Journal of Business & Technology Law

Business Court News and Developments

  • Feb. 20th, 2009 - The Atlanta Business Chronicle reports that Georgia's Business Court program, which was started as a pilot program four years ago, is in danger of ending, unless the Georgia Supreme Court establishing permanent funding.
  • Feb. 18th, 2009 - The Northest Mississippi Daily Journal reports that Mississippi is in the final stages of approving a business court pilot program in three locations in the state. Funding for the program will come from annual $25 filing fees from limited liabilty corporations.
  • Feb. 17th, 2009 - Justice Herman Cahn, a prominent New York State Judge, has moved to private practice, joining Milberg LLP. Justice Cahn served as a justice in the New York Commerical Division from 1993 until joining Milberg this year.
  • Feb. 1st, 2009 - A recent article from New Hampshire suggests that the trying economic times may delay the launch a business court.
  • Jan. 30th, 2009 - Las Vegas Now reports that while Nevada is considering a special Chancery Court for business cases, the state will most likely push for the current business court decisions to be published. A bill is currently going through the state legislautre which "provides for the publication of business court opinions under certain circumstances."

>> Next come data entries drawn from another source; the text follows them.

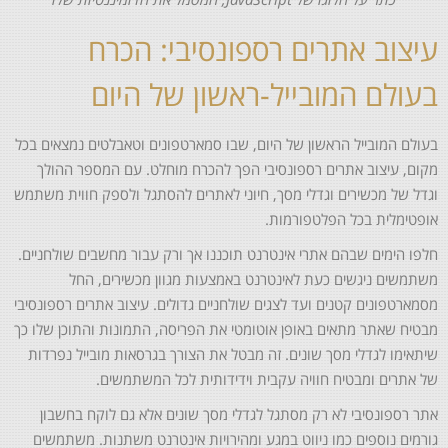
עיצוב אתרים רספונסיבי: הכרח
בעולם המובייל-ראשון של היום
בעולם המובייל הראשון של היום, שבו סמארטפונים וטאבלטים נמצאים בכל
מקום, עיצוב אתרים רספונסיבי הפך להכרח מוחלט. עם המספר ההולך
וגדל של מכשירים וגדלי מסך, חיוני לאתרים להסתגל ולספק חווית משתמש
אופטימלית בכל הפלטפורמות.
חלפו הימים שבהם אתרי אינטרנט תוכננו אך ורק עבור מחשבים שולחניים.
משתמשים ניגשים כעת לאינטרנט באמצעות מגוון מכשירים, החל
מסמארטפונים קטנים ועד לצגים שולחניים גדולים. עיצוב אתרים רספונסיבי
מבטיח שאתר מתאים באופן אוטומטי את הפריסה, התמונות והתוכן שלו כך
שיתאימו לגדלי מסך שונים. זה מבטל את הצורך בגרסאות מובייל נפרדות
של אתרים ומבטיח חוויה עקבית וידידותית לכל המשתמשים.
אתר רספונסיבי לא רק מסתגל לגדלי מסך שונים אלא גם לוקח בחשבון
גורמים נוספים כמו ניווט במגע ומהירויות אינטרנט משתנות. משתמשים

  • Jan. 26th, 2009 - The Massachusetts Lawyers Weekly reported that Judge Margaret Hinkle will replace Judge Ralph D. Gants as the head of the Business Litigation Section in Massachusetts. Judge Gant was recently appointed to the Supreme Judicial Court. Prior to her appointment to the Business Litigation Section, Judge Hinkle was a judge on the Superior Court.

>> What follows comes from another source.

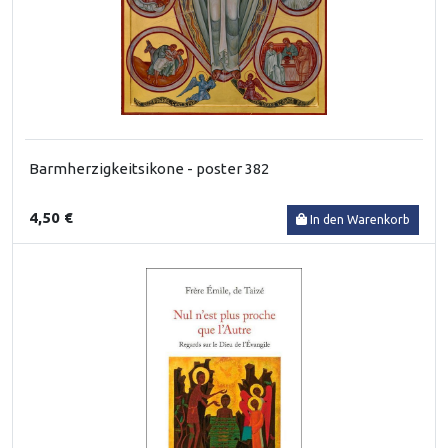
Barmherzigkeitsikone - poster 382
4,50 €
In den Warenkorb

  • Jan. 23rd, 2009 - New Hampshire Supreme Court Chief Justice John Broderick predicts that budget shortfalls and a lack of funding will have dramatic negative effects on the New Hampshire court system, reports the Nashua Telegraph. New Hampshire courts are facing a lack of funding, and Chief Justice Broderick fears this will lead citizens not to use the state court system. Rather than moving ahead, making the courts more efficient and more accessible he fears the funding cutbacks will contribute to a dramatic backlog of cases.
  • Jan. 18th, 2009 - The North Carolina Business Court and the Fourth Circuit have recently come at odds over the state's taxation of online travel companies. The online companies have been charging customers tax based on the customer's purchase price, but only remitting taxes to the state based on the price the companies pay the hotel for them room, and keeping the difference for themselves. A Fourth Circuit decision issued last week found that this practice did not violate the state's tax code, but this week, the Business Court came to the opposite conclusion.
  • Jan. 17th, 2009 - This blog entry explains why Delaware's Court of Chancery gives the state a competitive advantage in attracting businesses to incorporate there.
  • Jan. 9th, 2009 - Carolinas HealthCare System, the largest health care system in the Carolinas, has filed a lawsuit against Wachovia Corp. (recently acquired by Wells Fargo & Co.), alleging bad investment decisions, and misrepresentation with regard to the risk and value of investments in a complex trading program. Carolinas Healthcare is reportedly responsible for millions of dollars, which it is must return to the borrowers of its securities, according to its agreement with Wachovia. Carolinas HealthCare filed suit in Mecklenberg County, and the case has been assigned to the North Carolina Business Court.